● Assignment:
Output each line of the material exactly as it stands.

● Entries shown:

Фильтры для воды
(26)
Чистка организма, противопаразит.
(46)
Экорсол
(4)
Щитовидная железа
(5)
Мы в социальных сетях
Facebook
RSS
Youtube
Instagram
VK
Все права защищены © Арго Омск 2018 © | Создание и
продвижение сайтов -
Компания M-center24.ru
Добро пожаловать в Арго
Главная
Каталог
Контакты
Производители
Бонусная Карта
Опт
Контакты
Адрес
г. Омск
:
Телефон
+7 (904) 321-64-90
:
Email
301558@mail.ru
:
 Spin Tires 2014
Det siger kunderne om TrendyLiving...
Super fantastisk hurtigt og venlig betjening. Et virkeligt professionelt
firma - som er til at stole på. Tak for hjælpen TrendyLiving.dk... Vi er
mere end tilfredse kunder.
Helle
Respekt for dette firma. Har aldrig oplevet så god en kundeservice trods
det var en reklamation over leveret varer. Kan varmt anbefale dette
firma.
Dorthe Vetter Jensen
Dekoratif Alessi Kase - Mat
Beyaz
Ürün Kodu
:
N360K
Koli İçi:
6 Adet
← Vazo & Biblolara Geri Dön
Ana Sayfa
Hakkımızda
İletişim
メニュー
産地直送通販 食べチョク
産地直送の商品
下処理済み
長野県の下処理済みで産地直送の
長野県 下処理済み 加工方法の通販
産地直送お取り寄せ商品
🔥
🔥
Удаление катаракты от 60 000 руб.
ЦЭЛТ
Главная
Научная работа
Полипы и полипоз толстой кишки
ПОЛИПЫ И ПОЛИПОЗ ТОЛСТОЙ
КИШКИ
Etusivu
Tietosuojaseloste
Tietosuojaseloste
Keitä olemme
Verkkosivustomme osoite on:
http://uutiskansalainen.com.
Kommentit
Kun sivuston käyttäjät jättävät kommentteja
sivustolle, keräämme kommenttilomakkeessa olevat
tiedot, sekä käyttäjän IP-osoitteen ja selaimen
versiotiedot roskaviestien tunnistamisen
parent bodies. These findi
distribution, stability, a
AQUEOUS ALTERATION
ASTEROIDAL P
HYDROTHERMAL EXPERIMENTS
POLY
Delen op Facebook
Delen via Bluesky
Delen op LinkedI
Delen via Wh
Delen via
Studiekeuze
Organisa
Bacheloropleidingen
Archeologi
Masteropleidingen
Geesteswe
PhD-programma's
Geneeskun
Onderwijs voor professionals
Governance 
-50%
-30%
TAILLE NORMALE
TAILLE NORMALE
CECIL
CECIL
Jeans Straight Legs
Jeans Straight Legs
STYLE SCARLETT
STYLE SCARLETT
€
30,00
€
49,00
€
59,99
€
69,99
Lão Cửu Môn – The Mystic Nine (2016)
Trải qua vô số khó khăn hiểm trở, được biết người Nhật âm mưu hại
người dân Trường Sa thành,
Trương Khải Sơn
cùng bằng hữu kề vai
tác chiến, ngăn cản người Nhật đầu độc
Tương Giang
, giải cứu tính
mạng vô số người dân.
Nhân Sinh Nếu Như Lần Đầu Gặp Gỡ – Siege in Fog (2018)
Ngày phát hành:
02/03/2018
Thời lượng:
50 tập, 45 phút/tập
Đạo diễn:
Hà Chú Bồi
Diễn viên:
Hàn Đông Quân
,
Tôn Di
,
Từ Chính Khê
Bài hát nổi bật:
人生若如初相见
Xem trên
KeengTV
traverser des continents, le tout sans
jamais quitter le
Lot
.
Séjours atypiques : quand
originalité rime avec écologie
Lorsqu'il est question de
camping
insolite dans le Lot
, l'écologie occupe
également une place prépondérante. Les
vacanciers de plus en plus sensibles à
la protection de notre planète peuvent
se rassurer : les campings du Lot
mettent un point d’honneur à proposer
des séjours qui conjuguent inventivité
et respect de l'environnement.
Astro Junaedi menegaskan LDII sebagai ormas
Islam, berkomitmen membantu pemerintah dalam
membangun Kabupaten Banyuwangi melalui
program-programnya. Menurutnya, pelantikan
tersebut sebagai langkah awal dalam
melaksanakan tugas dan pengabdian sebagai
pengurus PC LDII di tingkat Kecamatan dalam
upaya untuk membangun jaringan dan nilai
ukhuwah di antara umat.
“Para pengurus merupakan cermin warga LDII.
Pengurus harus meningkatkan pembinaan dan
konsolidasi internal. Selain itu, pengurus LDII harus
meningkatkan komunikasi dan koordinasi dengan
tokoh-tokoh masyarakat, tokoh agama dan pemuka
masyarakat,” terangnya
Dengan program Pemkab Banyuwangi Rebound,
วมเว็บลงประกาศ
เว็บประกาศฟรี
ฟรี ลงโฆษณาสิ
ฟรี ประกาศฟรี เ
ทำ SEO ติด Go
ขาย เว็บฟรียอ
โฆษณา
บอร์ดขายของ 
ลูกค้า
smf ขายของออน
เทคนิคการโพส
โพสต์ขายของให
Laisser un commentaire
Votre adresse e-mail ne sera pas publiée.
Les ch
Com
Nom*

● Solved problem:
Фильтры для воды
(26)
Чистка организма, противопаразит.
(46)
Экорсол
(4)
Щитовидная железа
(5)
Мы в социальных сетях
Facebook
RSS
Youtube
Instagram
VK
Все права защищены © Арго Омск 2018 © | Создание и
продвижение сайтов -
Компания M-center24.ru
Добро пожаловать в Арго
Главная
Каталог
Контакты
Производители
Бонусная Карта
Опт
Контакты
Адрес
г. Омск
:
Телефон
+7 (904) 321-64-90
:
Email
301558@mail.ru
:
 Spin Tires 2014
Det siger kunderne om TrendyLiving...
Super fantastisk hurtigt og venlig betjening. Et virkeligt professionelt
firma - som er til at stole på. Tak for hjælpen TrendyLiving.dk... Vi er
mere end tilfredse kunder.
Helle
Respekt for dette firma. Har aldrig oplevet så god en kundeservice trods
det var en reklamation over leveret varer. Kan varmt anbefale dette
firma.
Dorthe Vetter Jensen
Dekoratif Alessi Kase - Mat
Beyaz
Ürün Kodu
:
N360K
Koli İçi:
6 Adet
← Vazo & Biblolara Geri Dön
Ana Sayfa
Hakkımızda
İletişim
メニュー
産地直送通販 食べチョク
産地直送の商品
下処理済み
長野県の下処理済みで産地直送の
長野県 下処理済み 加工方法の通販
産地直送お取り寄せ商品
🔥
🔥
Удаление катаракты от 60 000 руб.
ЦЭЛТ
Главная
Научная работа
Полипы и полипоз толстой кишки
ПОЛИПЫ И ПОЛИПОЗ ТОЛСТОЙ
КИШКИ
Etusivu
Tietosuojaseloste
Tietosuojaseloste
Keitä olemme
Verkkosivustomme osoite on:
http://uutiskansalainen.com.
Kommentit
Kun sivuston käyttäjät jättävät kommentteja
sivustolle, keräämme kommenttilomakkeessa olevat
tiedot, sekä käyttäjän IP-osoitteen ja selaimen
versiotiedot roskaviestien tunnistamisen
parent bodies. These findi
distribution, stability, a
AQUEOUS ALTERATION
ASTEROIDAL P
HYDROTHERMAL EXPERIMENTS
POLY
Delen op Facebook
Delen via Bluesky
Delen op LinkedI
Delen via Wh
Delen via
Studiekeuze
Organisa
Bacheloropleidingen
Archeologi
Masteropleidingen
Geesteswe
PhD-programma's
Geneeskun
Onderwijs voor professionals
Governance 
-50%
-30%
TAILLE NORMALE
TAILLE NORMALE
CECIL
CECIL
Jeans Straight Legs
Jeans Straight Legs
STYLE SCARLETT
STYLE SCARLETT
€
30,00
€
49,00
€
59,99
€
69,99
Lão Cửu Môn – The Mystic Nine (2016)
Trải qua vô số khó khăn hiểm trở, được biết người Nhật âm mưu hại
người dân Trường Sa thành,
Trương Khải Sơn
cùng bằng hữu kề vai
tác chiến, ngăn cản người Nhật đầu độc
Tương Giang
, giải cứu tính
mạng vô số người dân.
Nhân Sinh Nếu Như Lần Đầu Gặp Gỡ – Siege in Fog (2018)
Ngày phát hành:
02/03/2018
Thời lượng:
50 tập, 45 phút/tập
Đạo diễn:
Hà Chú Bồi
Diễn viên:
Hàn Đông Quân
,
Tôn Di
,
Từ Chính Khê
Bài hát nổi bật:
人生若如初相见
Xem trên
KeengTV
traverser des continents, le tout sans
jamais quitter le
Lot
.
Séjours atypiques : quand
originalité rime avec écologie
Lorsqu'il est question de
camping
insolite dans le Lot
, l'écologie occupe
également une place prépondérante. Les
vacanciers de plus en plus sensibles à
la protection de notre planète peuvent
se rassurer : les campings du Lot
mettent un point d’honneur à proposer
des séjours qui conjuguent inventivité
et respect de l'environnement.
Astro Junaedi menegaskan LDII sebagai ormas
Islam, berkomitmen membantu pemerintah dalam
membangun Kabupaten Banyuwangi melalui
program-programnya. Menurutnya, pelantikan
tersebut sebagai langkah awal dalam
melaksanakan tugas dan pengabdian sebagai
pengurus PC LDII di tingkat Kecamatan dalam
upaya untuk membangun jaringan dan nilai
ukhuwah di antara umat.
“Para pengurus merupakan cermin warga LDII.
Pengurus harus meningkatkan pembinaan dan
konsolidasi internal. Selain itu, pengurus LDII harus
meningkatkan komunikasi dan koordinasi dengan
tokoh-tokoh masyarakat, tokoh agama dan pemuka
masyarakat,” terangnya
Dengan program Pemkab Banyuwangi Rebound,
วมเว็บลงประกาศ
เว็บประกาศฟรี
ฟรี ลงโฆษณาสิ
ฟรี ประกาศฟรี เ
ทำ SEO ติด Go
ขาย เว็บฟรียอ
โฆษณา
บอร์ดขายของ 
ลูกค้า
smf ขายของออน
เทคนิคการโพส
โพสต์ขายของให
Laisser un commentaire
Votre adresse e-mail ne sera pas publiée.
Les ch
Com
Nom*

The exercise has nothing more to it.